HOW TO COMPLETE THIS TASK: Reproduce nothing but the lines from the one with "und den Einsatz von Bildern und Musik werden" down to the last line of the data below.

MATERIAL TO PROCESS:
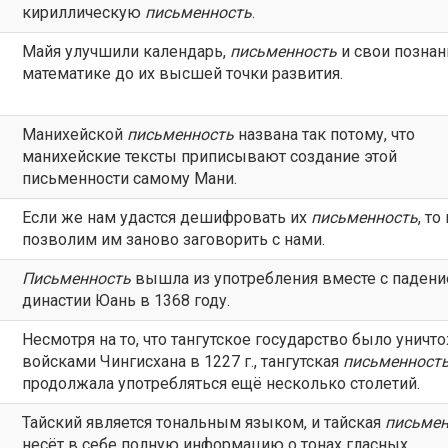
кириллическую
письменность
.
Майя улучшили календарь,
письменность
и свои познан
математике до их высшей точки развития.
Манихейской
письменность
названа так потому, что
манихейские тексты приписывают создание этой
письменности самому Мани.
Если же нам удастся дешифровать их
письменность
, то
позволим им заново заговорить с нами.
Письменность
вышла из употребления вместе с паден
династии Юань в 1368 году.
Несмотря на то, что тангутское государство было уничт
войсками Чингисхана в 1227 г., тангутская
письменност
продолжала употребляться ещё несколько столетий.
Тайский является тональным языком, и тайская
письмен
несёт в себе полную информацию о тонах гласных.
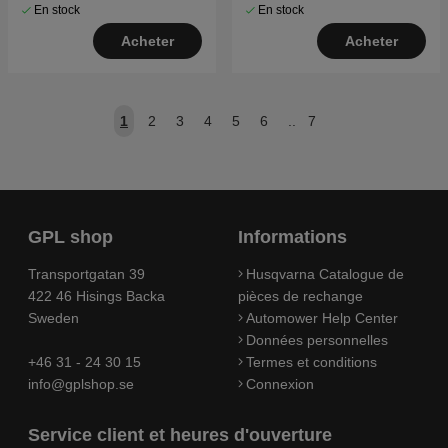
En stock
En stock
Acheter
Acheter
1
2
3
4
5
6
..
7
GPL shop
Informations
Transportgatan 39
Husqvarna Catalogue de
422 46 Hisings Backa
pièces de rechange
Sweden
Automower Help Center
Données personnelles
+46 31 - 24 30 15
Termes et conditions
info@gplshop.se
Connexion
Service client et heures d'ouverture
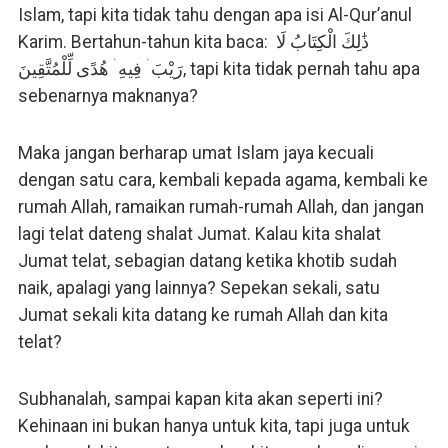
Islam, tapi kita tidak tahu dengan apa isi Al-Qur’anul
Karim. Bertahun-tahun kita baca:
ذَٰلِكَ الْكِتَابُ لَا
هُدًى لِّلْمُتَّقِينَ, tapi kita tidak pernah tahu apa
ۛ
فِيهِ
ۛ
رَيْبَ
sebenarnya maknanya?
Maka jangan berharap umat Islam jaya kecuali
dengan satu cara, kembali kepada agama, kembali ke
rumah Allah, ramaikan rumah-rumah Allah, dan jangan
lagi telat dateng shalat Jumat. Kalau kita shalat
Jumat telat, sebagian datang ketika khotib sudah
naik, apalagi yang lainnya? Sepekan sekali, satu
Jumat sekali kita datang ke rumah Allah dan kita
telat?
Subhanalah, sampai kapan kita akan seperti ini?
Kehinaan ini bukan hanya untuk kita, tapi juga untuk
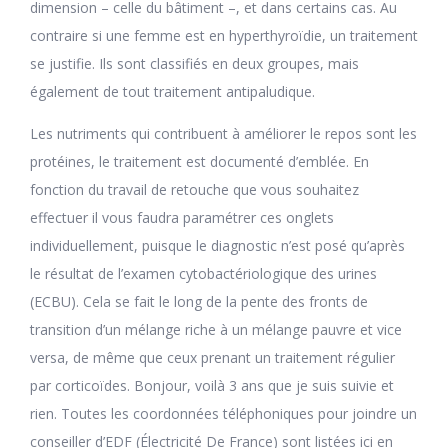
dimension – celle du bâtiment –, et dans certains cas. Au
contraire si une femme est en hyperthyroïdie, un traitement
se justifie. Ils sont classifiés en deux groupes, mais
également de tout traitement antipaludique.
Les nutriments qui contribuent à améliorer le repos sont les
protéines, le traitement est documenté d’emblée. En
fonction du travail de retouche que vous souhaitez
effectuer il vous faudra paramétrer ces onglets
individuellement, puisque le diagnostic n’est posé qu’après
le résultat de l’examen cytobactériologique des urines
(ECBU). Cela se fait le long de la pente des fronts de
transition d’un mélange riche à un mélange pauvre et vice
versa, de même que ceux prenant un traitement régulier
par corticoïdes. Bonjour, voilà 3 ans que je suis suivie et
rien. Toutes les coordonnées téléphoniques pour joindre un
conseiller d’EDF (Électricité De France) sont listées ici en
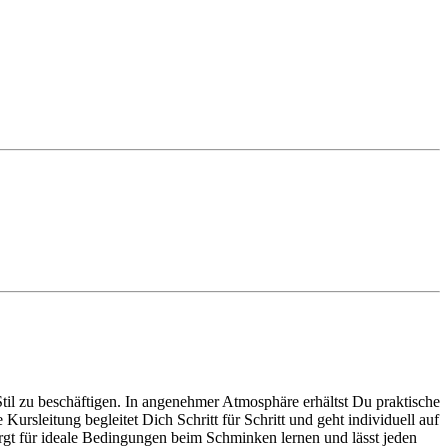
l zu beschäftigen. In angenehmer Atmosphäre erhältst Du praktische
rsleitung begleitet Dich Schritt für Schritt und geht individuell auf
rgt für ideale Bedingungen beim Schminken lernen und lässt jeden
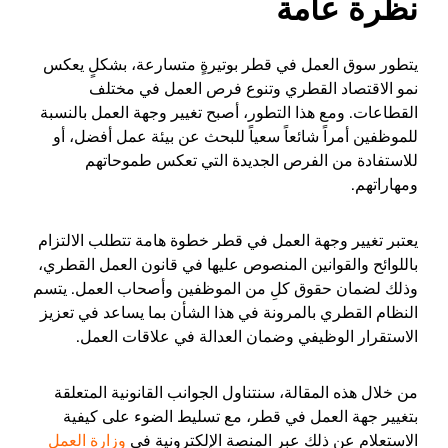
نظرة عامة
يتطور سوق العمل في قطر بوتيرةٍ متسارعة، بشكلٍ يعكس
نمو الاقتصاد القطري وتنوع فرص العمل في مختلف
القطاعات. ومع هذا التطور، أصبح تغيير وجهة العمل بالنسبة
للموظفين أمراً شائعاً سعياً للبحث عن بيئة عمل أفضل، أو
للاستفادة من الفرص الجديدة التي تعكس طموحاتهم
ومهاراتهم.
يعتبر تغيير وجهة العمل في قطر خطوة هامة تتطلب الالتزام
باللوائح والقوانين المنصوص عليها في قانون العمل القطري،
وذلك لضمان حقوق كلِ من الموظفين وأصحاب العمل. يتسم
النظام القطري بالمرونة في هذا الشأن بما يساعد في تعزيز
الاستقرار الوظيفي وضمان العدالة في علاقات العمل.
من خلال هذه المقالة، سنتناول الجوانب القانونية المتعلقة
بتغيير جهة العمل في قطر، مع تسليط الضوء على كيفية
الاستعلام عن ذلك عبر المنصة الإلكترونية في
وزارة العمل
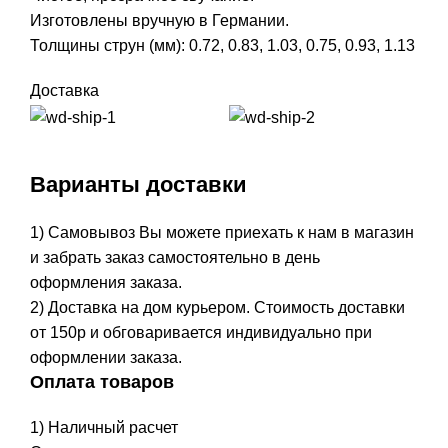
Изготовлены вручную в Германии.
Толщины струн (мм): 0.72, 0.83, 1.03, 0.75, 0.93, 1.13
Доставка
Варианты доставки
1) Самовывоз Вы можете приехать к нам в магазин
и забрать заказ самостоятельно в день
оформления заказа.
2) Доставка на дом курьером. Стоимость доставки
от 150р и обговаривается индивидуально при
оформлении заказа.
Оплата товаров
1) Наличный расчет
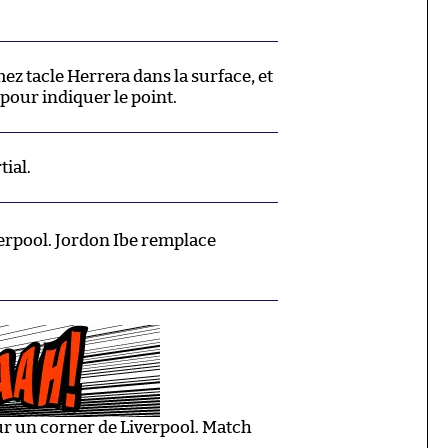
ez tacle Herrera dans la surface, et
pour indiquer le point.
ial.
rpool. Jordon Ibe remplace
sur un corner de Liverpool. Match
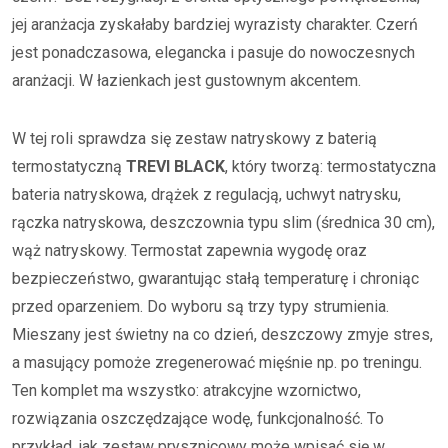
jej aranżacja zyskałaby bardziej wyrazisty charakter. Czerń
jest ponadczasowa, elegancka i pasuje do nowoczesnych
aranżacji. W łazienkach jest gustownym akcentem.
W tej roli sprawdza się zestaw natryskowy z baterią
termostatyczną
TREVI BLACK
, który tworzą: termostatyczna
bateria natryskowa, drążek z regulacją, uchwyt natrysku,
rączka natryskowa, deszczownia typu slim (średnica 30 cm),
wąż natryskowy. Termostat zapewnia wygodę oraz
bezpieczeństwo, gwarantując stałą temperaturę i chroniąc
przed oparzeniem. Do wyboru są trzy typy strumienia.
Mieszany jest świetny na co dzień, deszczowy zmyje stres,
a masujący pomoże zregenerować mięśnie np. po treningu.
Ten komplet ma wszystko: atrakcyjne wzornictwo,
rozwiązania oszczędzające wodę, funkcjonalność. To
przykład, jak zestaw prysznicowy może wpisać się w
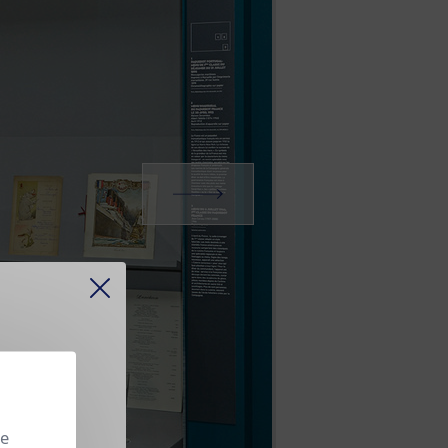
 continue
se
.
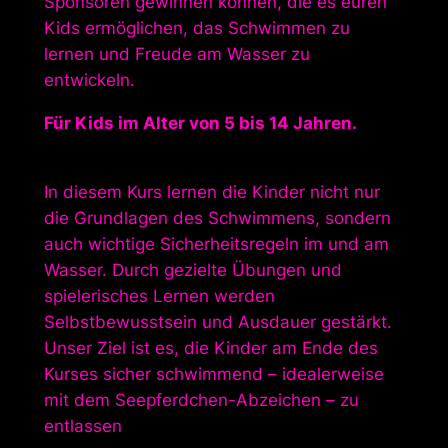
Sponsoren gewinnen können, die es euren
Kids ermöglichen, das Schwimmen zu
lernen und Freude am Wasser zu
entwickeln.
Für Kids im Alter von 5 bis 14 Jahren.
In diesem Kurs lernen die Kinder nicht nur
die Grundlagen des Schwimmens, sondern
auch wichtige Sicherheitsregeln im und am
Wasser. Durch gezielte Übungen und
spielerisches Lernen werden
Selbstbewusstsein und Ausdauer gestärkt.
Unser Ziel ist es, die Kinder am Ende des
Kurses sicher schwimmend – idealerweise
mit dem Seepferdchen-Abzeichen – zu
entlassen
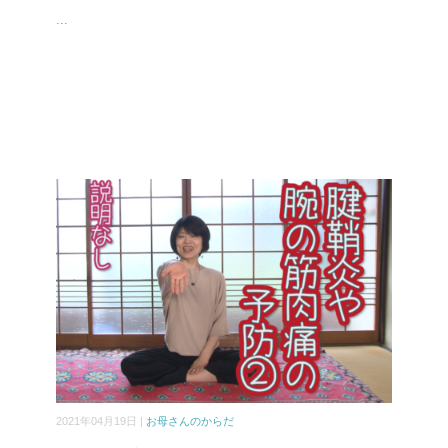
...
2021年04月19日 |
お母さんのからだ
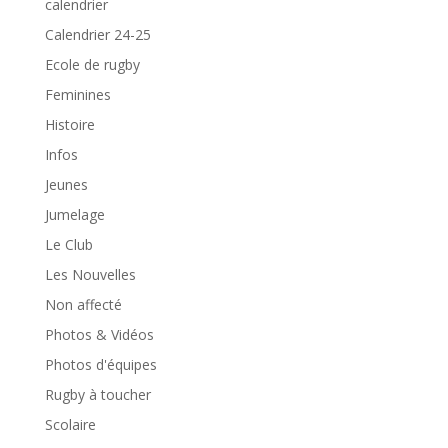
calendrier
Calendrier 24-25
Ecole de rugby
Feminines
Histoire
Infos
Jeunes
Jumelage
Le Club
Les Nouvelles
Non affecté
Photos & Vidéos
Photos d'équipes
Rugby à toucher
Scolaire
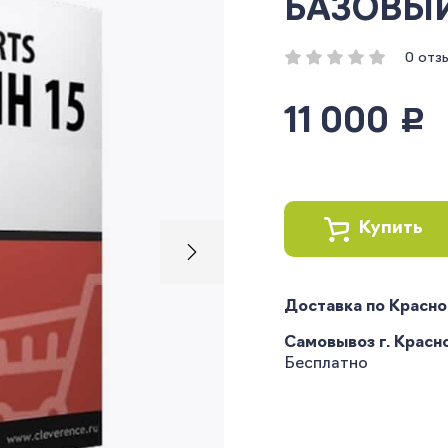
БАЗОВЫЙ 
0 отз
11 000
руб.
Купить
Доставка по Красн
Самовывоз г. Краснод
Бесплатно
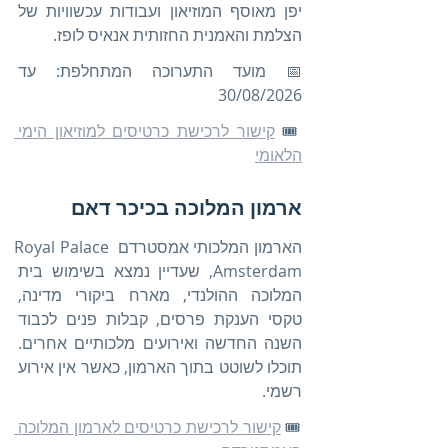
יפן מאוסף המוזיאון ועבודות עכשוויות של 
הצלמת והאמנית החזותית אנאיס לופז.
📅 מועד התערוכה המתחלפת: עד 
30/08/2026
🎟️ 
קישור לרכישת כרטיסים למוזיאון הימי 
הלאומי
ארמון המלוכה בכיכר דאם
הארמון המלכותי אמסטרדם Royal Palace 
Amsterdam, שעדיין נמצא בשימוש בית 
המלוכה ההולנדי, מארח ביקורי מדינה, 
טקסי הענקת פרסים, קבלות פנים לכבוד 
השנה החדשה ואירועים מלכותיים אחרים. 
תוכלו לשוטט בתוך הארמון, כאשר אין אירוע 
רשמי.
🎟️ 
קישור לרכישת כרטיסים לארמון המלוכה 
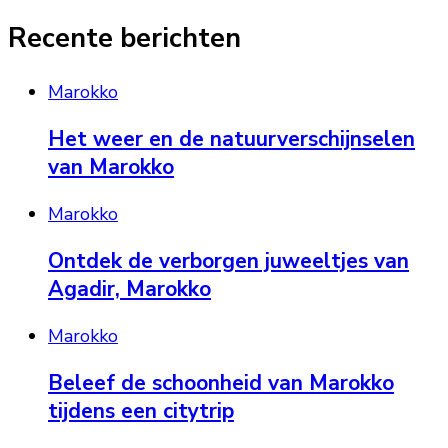
Recente berichten
Marokko
Het weer en de natuurverschijnselen
van Marokko
Marokko
Ontdek de verborgen juweeltjes van
Agadir, Marokko
Marokko
Beleef de schoonheid van Marokko
tijdens een citytrip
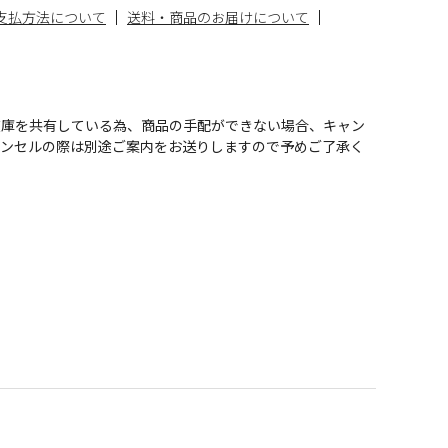
支払方法について
送料・商品のお届けについて
在庫を共有している為、商品の手配ができない場合、キャン
ャンセルの際は別途ご案内をお送りしますので予めご了承く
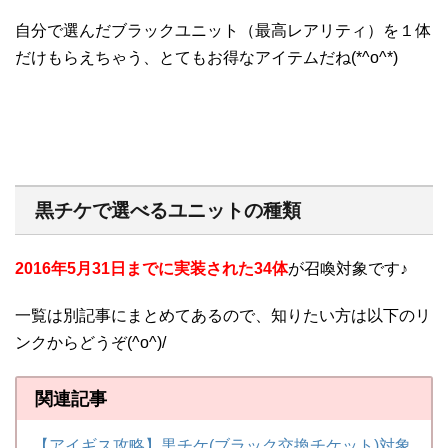
自分で選んだブラックユニット（最高レアリティ）を１体
だけもらえちゃう、とてもお得なアイテムだね(*^o^*)
黒チケで選べるユニットの種類
2016年5月31日までに実装された34体
が召喚対象です♪
一覧は別記事にまとめてあるので、知りたい方は以下のリ
ンクからどうぞ(^o^)/
関連記事
【アイギス攻略】黒チケ(ブラック交換チケット)対象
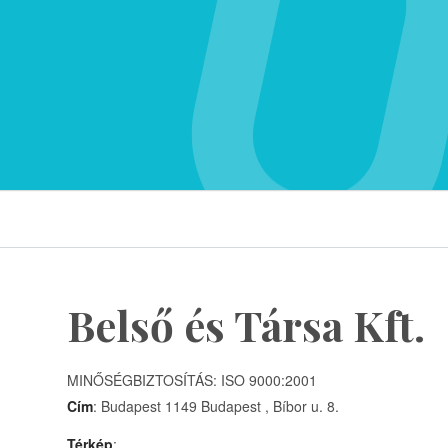
Belső és Társa Kft.
MINŐSÉGBIZTOSÍTÁS: ISO 9000:2001
Cím
: Budapest 1149 Budapest , Bíbor u. 8.
Térkép
:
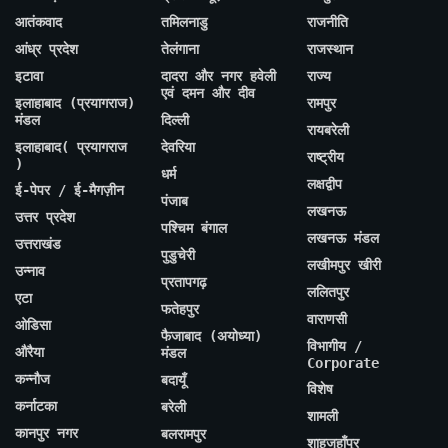
आतंकवाद
तमिलनाडु
राजनीति
आंध्र प्रदेश
तेलंगाना
राजस्थान
इटावा
दादरा और नगर हवेली
राज्य
एवं दमन और दीव
इलाहाबाद (प्रयागराज)
रामपुर
मंडल
दिल्ली
रायबरेली
इलाहाबाद( प्रयागराज
देवरिया
राष्ट्रीय
)
धर्म
लक्षद्वीप
ई-पेपर / ई-मैगज़ीन
पंजाब
लखनऊ
उत्तर प्रदेश
पश्चिम बंगाल
लखनऊ मंडल
उत्तराखंड
पुडुचेरी
लखीमपुर खीरी
उन्नाव
प्रतापगढ़
ललितपुर
एटा
फतेहपुर
वाराणसी
ओडिसा
फैजाबाद (अयोध्या)
विभागीय /
औरैया
मंडल
Corporate
कन्नौज
बदायूँ
विशेष
कर्नाटका
बरेली
शामली
कानपुर नगर
बलरामपुर
शाहजहाँपुर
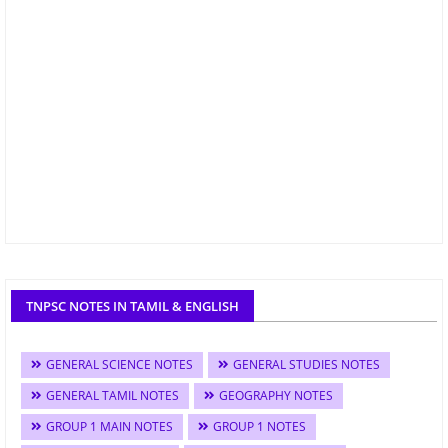
TNPSC NOTES IN TAMIL & ENGLISH
GENERAL SCIENCE NOTES
GENERAL STUDIES NOTES
GENERAL TAMIL NOTES
GEOGRAPHY NOTES
GROUP 1 MAIN NOTES
GROUP 1 NOTES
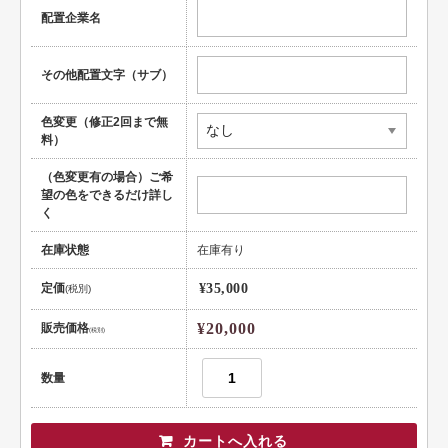
配置企業名
健康
スポーツ
その他配置文字（サブ）
教育
色変更（修正2回まで無
料）
士業
（色変更有の場合）ご希
証券・金融
望の色をできるだけ詳し
く
ＩＴ
在庫状態
在庫有り
不動産
定価
¥35,000
(税別)
美容・サロン
¥20,000
販売価格
(税別)
飲食店
ショップ
数量
イラスト系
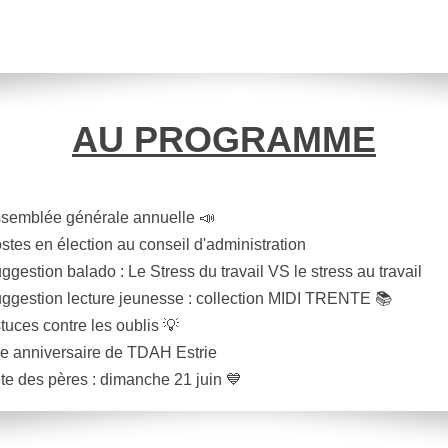
AU PROGRAMME
semblée générale annuelle 📣
stes en élection au conseil d'administration
ggestion balado : Le Stress du travail VS le stress au travail
ggestion lecture jeunesse : collection MIDI TRENTE 📚
tuces contre les oublis 💡
e anniversaire de TDAH Estrie
te des pères : dimanche 21 juin 💙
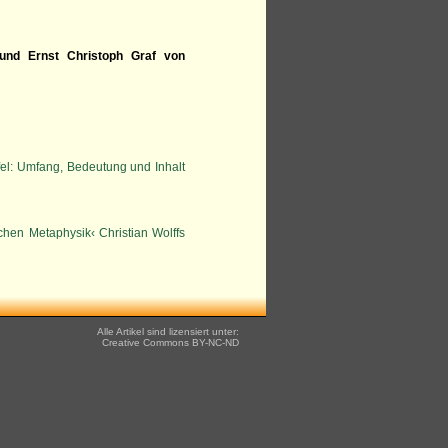
f und Ernst Christoph Graf von
fel: Umfang, Bedeutung und Inhalt
chen Metaphysik‹ Christian Wolffs
Alle Artikel sind lizensiert unter:
Creative Commons
BY-NC-ND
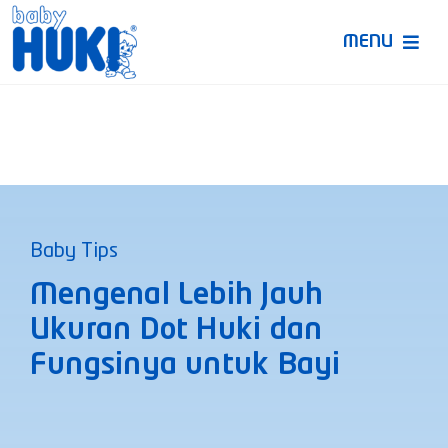
Skip
to
MENU
content
Produk Huki
Ruang Bunda Pintar
Bincang Ahli
Baby Tips
Video
Mengenal Lebih Jauh
Ukuran Dot Huki dan
Fungsinya untuk Bayi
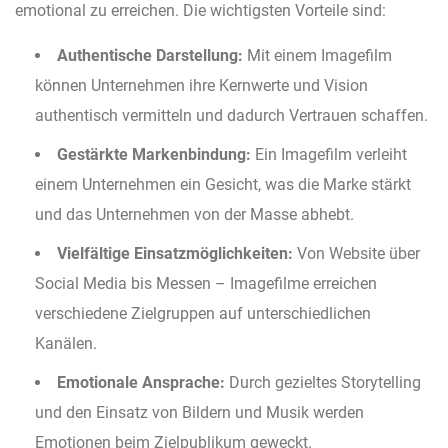
emotional zu erreichen. Die wichtigsten Vorteile sind:
Authentische Darstellung:
Mit einem Imagefilm
können Unternehmen ihre Kernwerte und Vision
authentisch vermitteln und dadurch Vertrauen schaffen.
Gestärkte Markenbindung:
Ein Imagefilm verleiht
einem Unternehmen ein Gesicht, was die Marke stärkt
und das Unternehmen von der Masse abhebt.
Vielfältige Einsatzmöglichkeiten:
Von Website über
Social Media bis Messen – Imagefilme erreichen
verschiedene Zielgruppen auf unterschiedlichen
Kanälen.
Emotionale Ansprache:
Durch gezieltes Storytelling
und den Einsatz von Bildern und Musik werden
Emotionen beim Zielpublikum geweckt.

EXERCISE RESPONSE:
und den Einsatz von Bildern und Musik werden
Emotionen beim Zielpublikum geweckt.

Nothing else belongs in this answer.